The story began in 2008, when Roger Duncan, then-Austin Energy’s general manager, sketched out a plan to help achieve Austin City Council’s renewable energy goals. He wanted local citizens to pony up the cash to build the Nacogdoches Generating Facility, then pay for all of the energy produced at the biomass plant.
His plan required a 20-year, $2.3 billion contract.
The idea immediately received backlash from wide sectors of the public. Environmentalists, businesses, and good government advocates all complained about a slew of problems: The deal was done behind closed doors, there wasn’t careful study or analysis of the details (especially for a long-term contract with citizens’ money), costs would likely overrun, and there wasn’t public input. Several experts warned the archaic, inefficient wood-burning plant proposal may totally bust due to advances in the rest of the energy market.
Despite all of that, Duncan pressured the council to approve his deal just a month after it became public. They did, unanimously.
And over the following months and years, a catastrophe unfolded.
After city council spent $128 million to build the plant, it was barely used because it was so expensive to operate. Though Austinites weren’t getting any power in return, they were still on the hook for $54 million every year for the plant’s manager, Southern Power, per Duncan’s contract.

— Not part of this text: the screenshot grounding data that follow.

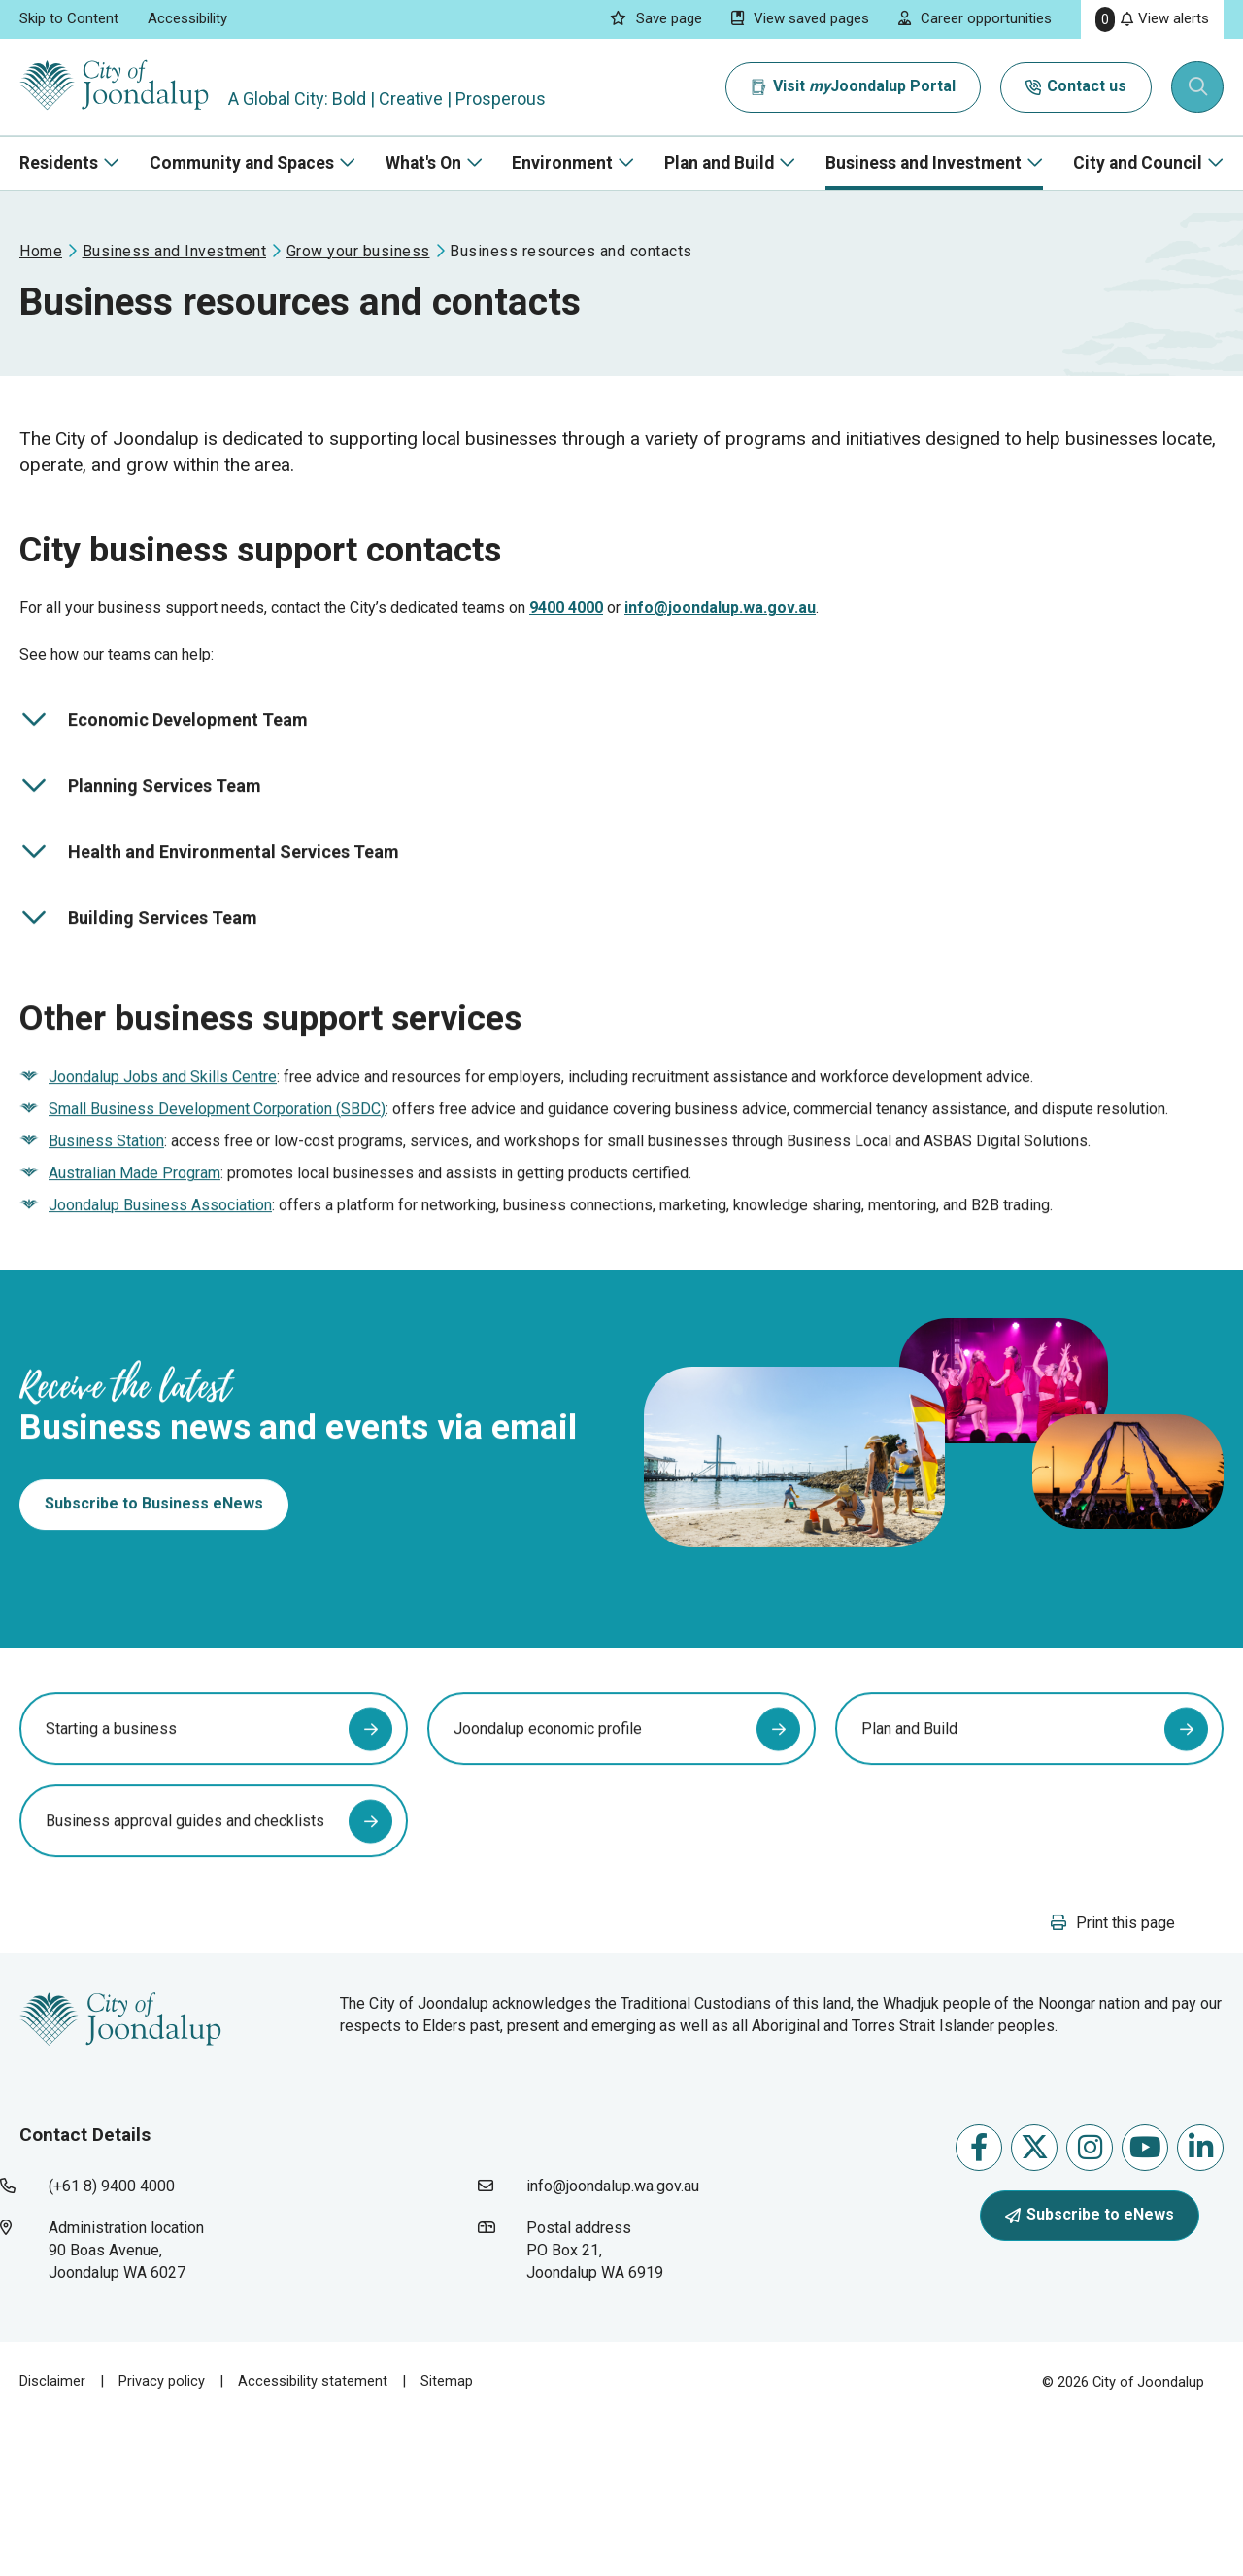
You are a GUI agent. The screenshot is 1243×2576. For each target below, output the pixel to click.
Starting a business (111, 1866)
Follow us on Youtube (1145, 2302)
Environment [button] (562, 163)
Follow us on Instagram (1090, 2302)
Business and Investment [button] (923, 163)
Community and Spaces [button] (242, 163)
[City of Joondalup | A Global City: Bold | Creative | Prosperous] (120, 87)
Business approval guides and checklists (185, 1958)
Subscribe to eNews (1089, 2369)
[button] (1113, 2077)
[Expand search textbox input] (1198, 87)
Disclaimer (52, 2536)
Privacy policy (161, 2536)
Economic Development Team (163, 761)
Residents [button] (58, 163)
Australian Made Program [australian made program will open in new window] (134, 1233)
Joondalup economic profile (548, 1866)
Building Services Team (138, 958)
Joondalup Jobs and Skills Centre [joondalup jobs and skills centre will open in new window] (163, 1137)
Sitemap (446, 2536)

“They can’t say they couldn’t know [the risk they were taking],” said Trey Salinas with Coalition for Clean Affordable Renewable Energy, “because they were told.”
Finally, with roughly 10 years left to endure the black hole of a contract, Austin City Council recently decided to “get out” of it by just purchasing the entire power plant outright for a princely sum of $460 million. They pitched the plan as a “cheaper” alternative to just throwing away the rest of the money they owed on the deal. Now, the plant will likely just collect dust or simply be torn down.

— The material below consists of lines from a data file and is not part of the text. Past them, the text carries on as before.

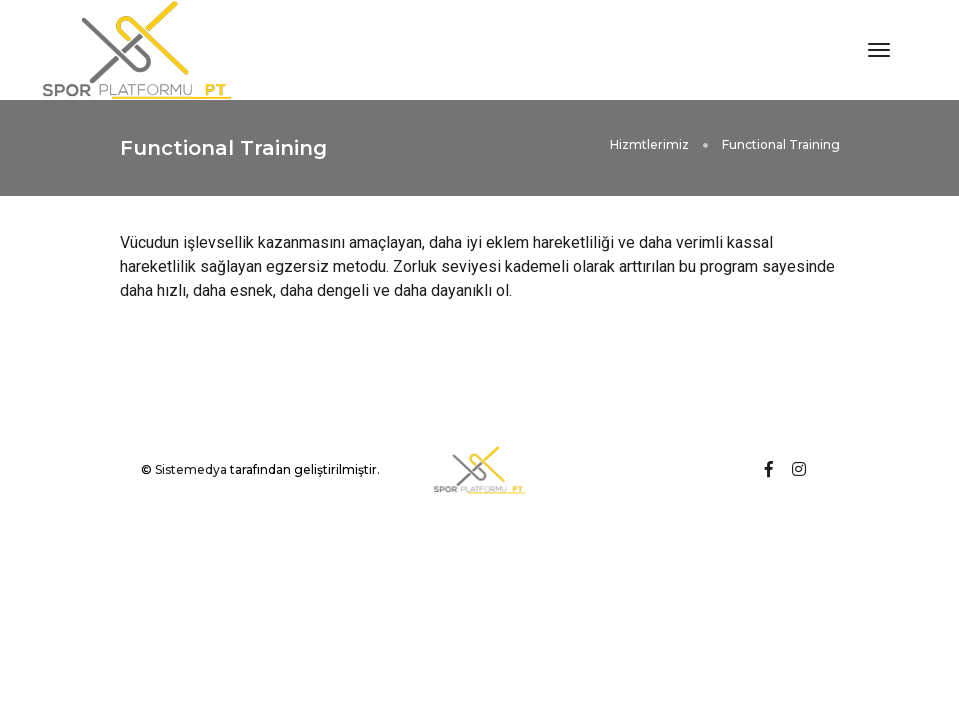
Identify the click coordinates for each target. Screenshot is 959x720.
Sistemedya (191, 469)
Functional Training (781, 144)
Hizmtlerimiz (649, 144)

Mayor Adler called their buyout plan a “great result.”
“We play the hand we’re dealt … we’ve been working since I got into office to get a better financial deal around the biomass plant,” he said. Adler was elected after the contract was already signed.
Unfortunately, the worst part of this tale of foolish waste is that Austin City Council keeps retelling it. For example, take the $140 million they overspent on a bad tunnel, the $450,000 blown on two public toilets, the $115,000 tossed to clean one public toilet, or the millions they literally gave away to citizens who emailed asking for cash.
In fact, city council blows so much money that they spend over $4,000 per man, woman, and child in Austin. That’s about twice as much as is spent in cities like Dallas or Houston.
Wasting $140 million here and $460 million there may seem like arbitrary numbers, but those decisions have created a harsh reality for Austinites.
The average homeowner is now forced to pay 80 percent more to city council than they did just 10 years ago. For many Austinites, that crushing tax bill is forcing them out of their homes—they can no longer scrape together enough cash to feed their government’s ravenous appetite for their hard-earned money.
When citizens struggle to pay their city council, then watch the council foolishly toss that cash out the window over and over again, the question then becomes, “How long will Austinites tolerate it?”
Austin’s $2 billion biomass boondoggle is a pathetic, yet accurate, description of Austin City Council as a whole and their history handling citizens’ money. But will anything change, or will Austinites continue letting city council tax them out of their homes just to waste their money?
Only Austinites can determine the answer to that.